The sound is also a lot of fun; a combination of the theme songs from WWE shows like Raw and Smackdown and the sort of noises that bring to mind previous gaming decades. Matching blocks and causing cascades give way to a cacophony of thuds, bleeps and tings that recall a pinball machine, and winning a match is accompanied by cheers from the virtual crowd. The overall effect is a lot of joyous noise that, somehow, seems to fit perfectly.
Throughout, it’s clear that WWE Champions is a game made by real wrestling fans. Its roster spans everyone from Doink the Clown to Andre the Giant and its continually being added to, including “before they were famous” NXT versions of star names like Roman Reigns and Seth Rollins, complete with the correct special moves.

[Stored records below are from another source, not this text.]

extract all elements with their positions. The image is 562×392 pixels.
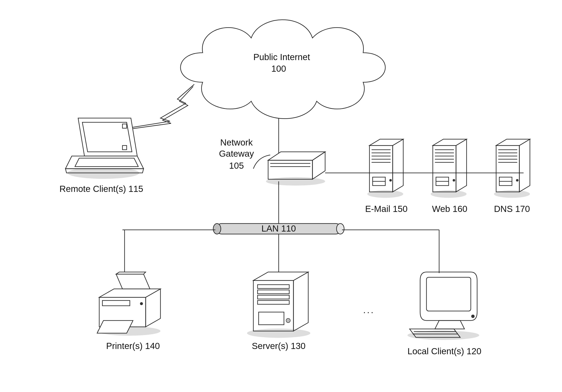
svg-marker-20 <box>369 139 403 146</box>
svg-point-35 <box>453 179 455 181</box>
local-client-label: Local Client(s) 120 <box>401 346 488 357</box>
gateway-leader <box>252 154 271 173</box>
svg-marker-2 <box>78 118 137 156</box>
svg-rect-81 <box>426 277 471 311</box>
svg-marker-31 <box>456 139 467 192</box>
server-email-label: E-Mail 150 <box>359 203 414 215</box>
printer-icon <box>91 268 167 337</box>
svg-marker-64 <box>99 289 161 297</box>
svg-rect-74 <box>258 285 289 289</box>
drop-printer <box>120 227 129 273</box>
svg-rect-78 <box>259 312 284 325</box>
server-web-icon <box>426 135 471 200</box>
svg-rect-75 <box>258 290 289 294</box>
ellipsis: ... <box>363 305 375 315</box>
svg-marker-19 <box>393 139 403 192</box>
svg-point-69 <box>140 302 143 305</box>
svg-marker-71 <box>253 280 293 331</box>
remote-client-label: Remote Client(s) 115 <box>55 183 148 195</box>
svg-marker-82 <box>435 321 465 329</box>
svg-rect-77 <box>258 301 289 304</box>
link-gateway-lan <box>274 181 283 224</box>
svg-marker-44 <box>496 139 530 146</box>
server-label: Server(s) 130 <box>245 341 313 352</box>
svg-rect-76 <box>258 295 289 299</box>
printer-label: Printer(s) 140 <box>101 341 165 352</box>
svg-point-29 <box>431 190 467 198</box>
svg-point-41 <box>494 190 530 198</box>
svg-point-70 <box>247 328 310 338</box>
svg-marker-10 <box>268 152 325 160</box>
cloud-title: Public Internet <box>253 52 304 63</box>
desktop-icon <box>401 266 486 342</box>
svg-point-86 <box>471 315 475 318</box>
laptop-icon <box>59 114 148 181</box>
server-email-icon <box>363 135 408 200</box>
svg-marker-67 <box>97 321 133 333</box>
server-dns-icon <box>490 135 534 200</box>
svg-marker-32 <box>433 139 467 146</box>
svg-marker-72 <box>293 272 308 331</box>
server-tower-icon <box>241 268 317 339</box>
svg-marker-73 <box>253 272 308 280</box>
svg-point-80 <box>408 331 479 340</box>
svg-marker-65 <box>116 274 150 289</box>
svg-rect-68 <box>102 301 130 306</box>
svg-point-79 <box>286 318 290 323</box>
cloud-ref: 100 <box>263 63 294 74</box>
svg-marker-66 <box>116 272 146 274</box>
svg-point-23 <box>389 179 392 181</box>
diagram-stage: Public Internet 100 Remote Client(s) 115… <box>0 0 562 392</box>
server-dns-label: DNS 170 <box>488 203 536 215</box>
server-web-label: Web 160 <box>426 203 473 215</box>
svg-marker-43 <box>519 139 530 192</box>
bus-line <box>122 227 439 233</box>
svg-point-47 <box>516 179 518 181</box>
svg-point-17 <box>367 190 403 198</box>
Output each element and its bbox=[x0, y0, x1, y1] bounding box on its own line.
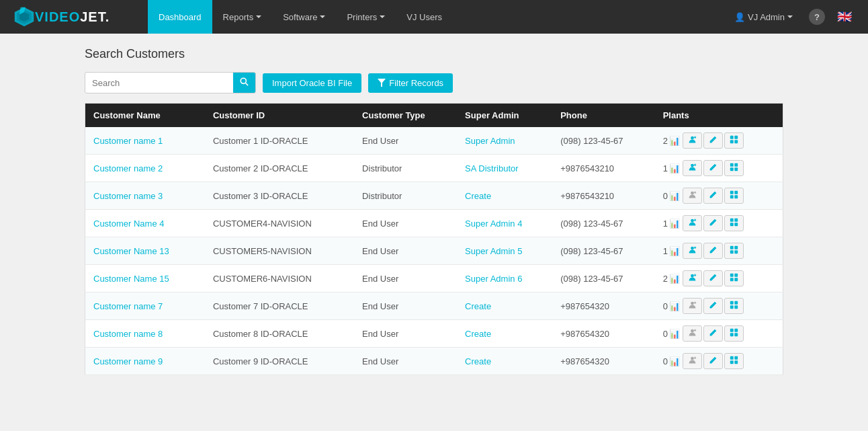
nav-vj-users[interactable]: VJ Users bbox=[396, 0, 453, 34]
svg-rect-17 bbox=[730, 163, 734, 167]
customer-name-link[interactable]: Customer name 1 bbox=[93, 136, 163, 146]
nav-admin[interactable]: 👤 VJ Admin bbox=[724, 0, 804, 34]
cell-super-admin: Super Admin 5 bbox=[457, 237, 552, 265]
edit-action-button[interactable] bbox=[703, 243, 723, 259]
svg-point-49 bbox=[691, 302, 694, 305]
super-admin-link[interactable]: Super Admin 5 bbox=[465, 246, 522, 256]
super-admin-link[interactable]: Create bbox=[465, 301, 491, 311]
cell-phone: +9876543210 bbox=[552, 155, 654, 182]
grid-action-button[interactable] bbox=[724, 325, 744, 342]
cell-customer-type: End User bbox=[354, 237, 457, 265]
search-icon bbox=[240, 77, 249, 86]
nav-printers[interactable]: Printers bbox=[336, 0, 396, 34]
cell-customer-id: Customer 7 ID-ORACLE bbox=[205, 292, 354, 320]
customer-name-link[interactable]: Customer name 9 bbox=[93, 356, 163, 366]
cell-super-admin: SA Distributor bbox=[457, 155, 552, 182]
super-admin-link[interactable]: Create bbox=[465, 191, 491, 201]
cell-plants: 2📊 bbox=[655, 265, 783, 292]
add-user-action-button[interactable] bbox=[683, 215, 702, 231]
super-admin-link[interactable]: Create bbox=[465, 329, 491, 339]
super-admin-link[interactable]: Super Admin 6 bbox=[465, 274, 522, 284]
page-title: Search Customers bbox=[85, 47, 783, 61]
customer-name-link[interactable]: Customer name 2 bbox=[93, 163, 163, 173]
svg-point-4 bbox=[241, 78, 246, 83]
svg-point-14 bbox=[691, 164, 694, 167]
svg-rect-48 bbox=[734, 278, 738, 281]
import-oracle-button[interactable]: Import Oracle BI File bbox=[263, 73, 361, 93]
main-content: Search Customers Import Oracle BI File F… bbox=[64, 34, 804, 389]
plants-chart-icon: 📊 bbox=[669, 219, 680, 229]
svg-point-28 bbox=[691, 219, 694, 223]
add-user-action-button[interactable] bbox=[683, 188, 702, 204]
add-user-action-button[interactable] bbox=[683, 270, 702, 286]
customer-name-link[interactable]: Customer name 8 bbox=[93, 329, 163, 339]
nav-reports[interactable]: Reports bbox=[212, 0, 273, 34]
svg-point-56 bbox=[691, 329, 694, 333]
super-admin-link[interactable]: Super Admin bbox=[465, 136, 515, 146]
search-button[interactable] bbox=[233, 73, 255, 93]
add-user-action-button[interactable] bbox=[683, 325, 702, 342]
plants-chart-icon: 📊 bbox=[669, 329, 680, 339]
customer-name-link[interactable]: Customer Name 4 bbox=[93, 219, 164, 229]
svg-rect-68 bbox=[730, 360, 734, 364]
customer-name-link[interactable]: Customer Name 15 bbox=[93, 274, 169, 284]
plants-chart-icon: 📊 bbox=[669, 136, 680, 146]
add-user-action-button[interactable] bbox=[683, 243, 702, 259]
super-admin-link[interactable]: SA Distributor bbox=[465, 163, 518, 173]
nav-dashboard[interactable]: Dashboard bbox=[148, 0, 212, 34]
super-admin-link[interactable]: Create bbox=[465, 356, 491, 366]
help-button[interactable]: ? bbox=[809, 9, 825, 25]
edit-action-button[interactable] bbox=[703, 270, 723, 286]
col-super-admin: Super Admin bbox=[457, 104, 552, 128]
cell-phone: (098) 123-45-67 bbox=[552, 265, 654, 292]
super-admin-link[interactable]: Super Admin 4 bbox=[465, 219, 522, 229]
svg-rect-18 bbox=[734, 163, 738, 167]
nav-software[interactable]: Software bbox=[272, 0, 336, 34]
edit-action-button[interactable] bbox=[703, 298, 723, 314]
edit-action-button[interactable] bbox=[703, 215, 723, 231]
brand: VIDEOJET. bbox=[0, 0, 148, 34]
cell-customer-type: End User bbox=[354, 265, 457, 292]
customer-name-link[interactable]: Customer Name 13 bbox=[93, 246, 169, 256]
add-user-action-button[interactable] bbox=[683, 353, 702, 369]
grid-action-button[interactable] bbox=[724, 353, 744, 369]
edit-action-button[interactable] bbox=[703, 132, 723, 149]
svg-rect-66 bbox=[730, 356, 734, 360]
cell-customer-type: End User bbox=[354, 292, 457, 320]
edit-action-button[interactable] bbox=[703, 353, 723, 369]
svg-marker-6 bbox=[378, 79, 386, 87]
edit-action-button[interactable] bbox=[703, 188, 723, 204]
plants-count: 1 bbox=[663, 219, 668, 229]
table-row: Customer Name 13CUSTOMER5-NAVISIONEnd Us… bbox=[85, 237, 783, 265]
filter-records-button[interactable]: Filter Records bbox=[368, 73, 453, 93]
search-input[interactable] bbox=[85, 74, 233, 92]
cell-customer-name: Customer Name 4 bbox=[85, 210, 205, 237]
grid-action-button[interactable] bbox=[724, 188, 744, 204]
customer-name-link[interactable]: Customer name 7 bbox=[93, 301, 163, 311]
col-plants: Plants bbox=[655, 104, 783, 128]
grid-action-button[interactable] bbox=[724, 215, 744, 231]
add-user-action-button[interactable] bbox=[683, 160, 702, 176]
grid-action-button[interactable] bbox=[724, 270, 744, 286]
table-header: Customer Name Customer ID Customer Type … bbox=[85, 104, 783, 128]
grid-action-button[interactable] bbox=[724, 132, 744, 149]
svg-rect-39 bbox=[734, 246, 738, 249]
grid-action-button[interactable] bbox=[724, 243, 744, 259]
language-selector[interactable]: 🇬🇧 bbox=[830, 0, 861, 34]
add-user-action-button[interactable] bbox=[683, 298, 702, 314]
svg-rect-59 bbox=[730, 329, 734, 332]
edit-action-button[interactable] bbox=[703, 160, 723, 176]
cell-plants: 0📊 bbox=[655, 292, 783, 320]
cell-customer-name: Customer name 3 bbox=[85, 182, 205, 210]
svg-rect-24 bbox=[730, 191, 734, 194]
svg-rect-69 bbox=[734, 360, 738, 364]
grid-action-button[interactable] bbox=[724, 298, 744, 314]
add-user-action-button[interactable] bbox=[683, 132, 702, 149]
grid-action-button[interactable] bbox=[724, 160, 744, 176]
col-phone: Phone bbox=[552, 104, 654, 128]
svg-rect-31 bbox=[730, 219, 734, 222]
svg-rect-46 bbox=[734, 274, 738, 277]
plants-chart-icon: 📊 bbox=[669, 191, 680, 201]
edit-action-button[interactable] bbox=[703, 325, 723, 342]
customer-name-link[interactable]: Customer name 3 bbox=[93, 191, 163, 201]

All this work makes it worth persevering with one of the most byzantine progression systems I’ve ever seen in a video game. The goal is to increasing the rarity of your wrestler, which makes them more powerful. But doing this involves not only spending coins to increase their level to the max and collecting enough training points to increase the power of their moves to the max, but also by collecting rare tokens. These rare tokens are given out as rewards for difficult challenges, or are occasionally found within loot crates that need to broken during matches.
It’s a system that is of course, designed to get you to spend money on the game – the dirty, necessary part of any F2P model. For example, packs of tokens can be bought using virtual cash and, while you’ll earn some through playing the game, to get enough you’ll either need to be very patient or spend some real money. I wouldn’t say that you’re ever forced to purchase anything in-game – you will progress slowly without doing so. While spending money does give you access to more powerful characters etc., there is almost always a random element to the reward that you might receive that means it’s never a guaranteed quick fix.
I will admit to having spent money in WWE Champions. Not a huge amount, but probably equal to the cost of a couple of console games over the months I’ve been playing it. I don’t begrudge it on account of the enjoyment I’ve had out of the game. WWE Champions is extremely well made; clearly the product of a talented, dedicated team who, it often feels like, have gone way beyond the call of duty. Like any free to play game, it’s a shame I couldn’t just pay a fixed fee upfront for it, but I don’t begrudge paying a few quid now and then to support something that gives me hours and hours of pleasure on a regular basis.